Segundo o sindicato, as empresas que têm retirado os cobradores em massa e forçado a dupla função são a Empresa Metropolitana, Caxangá, Transcol, São Judas Tadeu, Pedrosa, Borborema e o Consórcio MobiBrasil. O sistema tinha, antes da pandemia, entre 5 mil e 7 mil cobradores e a mesma quantidade de motoristas. O quantitativo de demissões na pandemia nunca foi informado oficialmente pelo setor empresarial. A categoria estima que menos da metade das três mil demissões denunciadas tenha sido revertida.

FELIPE RIBEIRO/JC IMAGEM - Cobradores de ônibus foram a categoria mais atingida nas demissões em massa.
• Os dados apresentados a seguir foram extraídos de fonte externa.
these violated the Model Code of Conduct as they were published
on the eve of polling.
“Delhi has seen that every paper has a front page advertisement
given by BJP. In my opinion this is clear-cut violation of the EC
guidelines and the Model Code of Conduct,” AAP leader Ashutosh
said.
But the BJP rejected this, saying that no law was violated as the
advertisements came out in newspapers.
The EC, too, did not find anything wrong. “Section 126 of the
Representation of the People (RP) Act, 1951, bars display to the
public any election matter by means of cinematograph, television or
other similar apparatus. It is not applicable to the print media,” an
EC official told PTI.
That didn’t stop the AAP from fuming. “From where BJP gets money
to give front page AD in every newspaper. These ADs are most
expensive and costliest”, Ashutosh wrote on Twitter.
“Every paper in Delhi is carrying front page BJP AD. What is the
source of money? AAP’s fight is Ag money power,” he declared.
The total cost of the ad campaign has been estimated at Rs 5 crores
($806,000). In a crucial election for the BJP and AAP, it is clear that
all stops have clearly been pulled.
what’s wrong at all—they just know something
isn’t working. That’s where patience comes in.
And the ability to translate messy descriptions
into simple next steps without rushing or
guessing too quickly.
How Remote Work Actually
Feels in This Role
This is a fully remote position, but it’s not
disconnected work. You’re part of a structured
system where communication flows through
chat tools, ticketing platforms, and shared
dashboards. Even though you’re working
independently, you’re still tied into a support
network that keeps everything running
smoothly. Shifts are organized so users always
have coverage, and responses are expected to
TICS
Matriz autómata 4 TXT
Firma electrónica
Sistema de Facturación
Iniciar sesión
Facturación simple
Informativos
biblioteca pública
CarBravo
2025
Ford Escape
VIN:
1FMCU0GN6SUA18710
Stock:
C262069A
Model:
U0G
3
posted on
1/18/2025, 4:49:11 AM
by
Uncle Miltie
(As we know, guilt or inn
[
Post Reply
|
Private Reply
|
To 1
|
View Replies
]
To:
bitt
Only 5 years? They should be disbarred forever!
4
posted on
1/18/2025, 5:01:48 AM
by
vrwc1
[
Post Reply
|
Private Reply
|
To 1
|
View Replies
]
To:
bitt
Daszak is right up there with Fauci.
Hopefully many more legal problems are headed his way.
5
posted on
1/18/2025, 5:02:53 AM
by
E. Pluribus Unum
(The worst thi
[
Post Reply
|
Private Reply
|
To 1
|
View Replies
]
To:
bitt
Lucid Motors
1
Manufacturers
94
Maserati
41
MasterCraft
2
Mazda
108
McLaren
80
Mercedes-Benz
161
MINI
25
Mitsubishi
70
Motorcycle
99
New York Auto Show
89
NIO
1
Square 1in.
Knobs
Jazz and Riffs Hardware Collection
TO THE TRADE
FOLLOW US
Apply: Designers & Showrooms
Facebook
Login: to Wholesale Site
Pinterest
Na crise sanitária e por causa dela, a operação sem os profissionais foi ampliada de 50% para 70%

DEMISSÕES
A cobradora Maria Lucinalva Batista da Silva, que há oito anos trabalhava na empresa São Judas Tadeu (que integra o Consórcio Recife ao lado da Pedrosa e Transcol), foi demitida na segunda-feira (14/9). “Estão colocando muita gente para fora mesmo. Trabalhadores com 18, 20 anos de casa. Tem isso não. Eu, por exemplo, estava tentando a escolinha para motorista. Sou habilitada. Vinha cumprindo todas as etapas até ser demitida”, lamentou.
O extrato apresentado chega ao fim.